Content starts
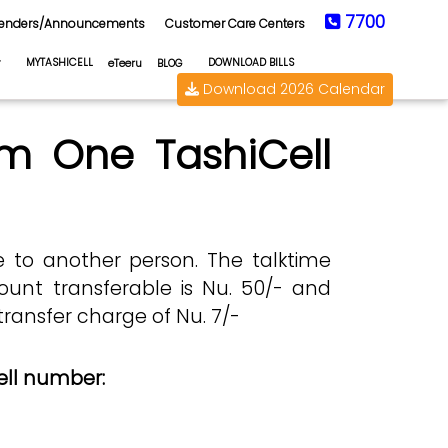
7700
enders/Announcements
Customer Care Centers
MYTASHICELL
DOWNLOAD BILLS
eTeeru
BLOG
Download 2026 Calendar
om One TashiCell
ce to another person. The talktime
unt transferable is Nu. 50/- and
ransfer charge of Nu. 7/-
ell number:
Content ends
What is being asked:
All lines from the one that holds "unt transferable is Nu. 50/- and" through the end of the material, both ends included, should be restated exactly.

Output below:
unt transferable is Nu. 50/- and
ransfer charge of Nu. 7/-
ell number:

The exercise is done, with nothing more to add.